### Materials provided
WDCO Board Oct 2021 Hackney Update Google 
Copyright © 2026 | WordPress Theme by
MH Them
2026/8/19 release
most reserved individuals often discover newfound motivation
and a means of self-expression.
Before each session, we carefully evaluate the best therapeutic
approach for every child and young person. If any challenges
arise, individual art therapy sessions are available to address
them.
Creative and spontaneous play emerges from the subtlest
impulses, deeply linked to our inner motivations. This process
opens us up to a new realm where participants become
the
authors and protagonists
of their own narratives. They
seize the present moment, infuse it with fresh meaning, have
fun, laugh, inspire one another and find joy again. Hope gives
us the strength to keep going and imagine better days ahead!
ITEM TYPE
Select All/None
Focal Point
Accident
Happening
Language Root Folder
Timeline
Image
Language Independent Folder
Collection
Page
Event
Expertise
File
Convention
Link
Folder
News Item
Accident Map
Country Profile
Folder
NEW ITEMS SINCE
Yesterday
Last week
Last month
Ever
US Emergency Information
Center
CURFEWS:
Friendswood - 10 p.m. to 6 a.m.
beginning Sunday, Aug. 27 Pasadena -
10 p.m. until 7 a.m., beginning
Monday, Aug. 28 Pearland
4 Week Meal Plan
######
### Materials provided
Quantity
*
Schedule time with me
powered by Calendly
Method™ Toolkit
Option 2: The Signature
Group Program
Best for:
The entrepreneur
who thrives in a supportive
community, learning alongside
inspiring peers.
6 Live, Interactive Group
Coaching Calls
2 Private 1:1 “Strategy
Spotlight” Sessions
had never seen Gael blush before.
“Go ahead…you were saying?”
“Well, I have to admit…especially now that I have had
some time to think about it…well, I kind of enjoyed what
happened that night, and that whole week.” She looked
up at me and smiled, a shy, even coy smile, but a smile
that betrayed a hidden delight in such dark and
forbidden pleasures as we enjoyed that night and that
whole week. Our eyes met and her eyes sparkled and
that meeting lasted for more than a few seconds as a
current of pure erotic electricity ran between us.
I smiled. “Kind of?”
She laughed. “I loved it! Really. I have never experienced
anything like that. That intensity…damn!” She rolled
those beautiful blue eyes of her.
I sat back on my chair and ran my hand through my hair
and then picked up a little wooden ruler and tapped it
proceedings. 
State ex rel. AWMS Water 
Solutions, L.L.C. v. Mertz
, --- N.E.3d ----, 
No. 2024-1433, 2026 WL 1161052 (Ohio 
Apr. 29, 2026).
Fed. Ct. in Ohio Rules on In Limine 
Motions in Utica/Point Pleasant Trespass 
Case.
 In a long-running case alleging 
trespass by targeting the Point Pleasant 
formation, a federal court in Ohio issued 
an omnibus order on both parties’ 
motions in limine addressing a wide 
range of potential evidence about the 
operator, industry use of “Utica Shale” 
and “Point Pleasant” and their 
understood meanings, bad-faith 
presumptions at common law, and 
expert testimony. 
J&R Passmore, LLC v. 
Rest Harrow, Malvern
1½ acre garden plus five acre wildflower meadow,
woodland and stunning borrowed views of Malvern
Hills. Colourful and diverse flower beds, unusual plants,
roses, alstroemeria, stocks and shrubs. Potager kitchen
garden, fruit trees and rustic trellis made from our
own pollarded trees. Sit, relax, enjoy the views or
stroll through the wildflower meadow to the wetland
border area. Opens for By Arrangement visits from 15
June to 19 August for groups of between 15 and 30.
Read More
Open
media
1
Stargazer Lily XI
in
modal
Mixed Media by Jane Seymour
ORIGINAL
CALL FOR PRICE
######
Take exactly the lines from the one containing "understood meanings, bad-faith" through the one containing "CALL FOR PRICE" in the data above, and output them with nothing added.

Solved problem:
understood meanings, bad-faith 
presumptions at common law, and 
expert testimony. 
J&R Passmore, LLC v. 
Rest Harrow, Malvern
1½ acre garden plus five acre wildflower meadow,
woodland and stunning borrowed views of Malvern
Hills. Colourful and diverse flower beds, unusual plants,
roses, alstroemeria, stocks and shrubs. Potager kitchen
garden, fruit trees and rustic trellis made from our
own pollarded trees. Sit, relax, enjoy the views or
stroll through the wildflower meadow to the wetland
border area. Opens for By Arrangement visits from 15
June to 19 August for groups of between 15 and 30.
Read More
Open
media
1
Stargazer Lily XI
in
modal
Mixed Media by Jane Seymour
ORIGINAL
CALL FOR PRICE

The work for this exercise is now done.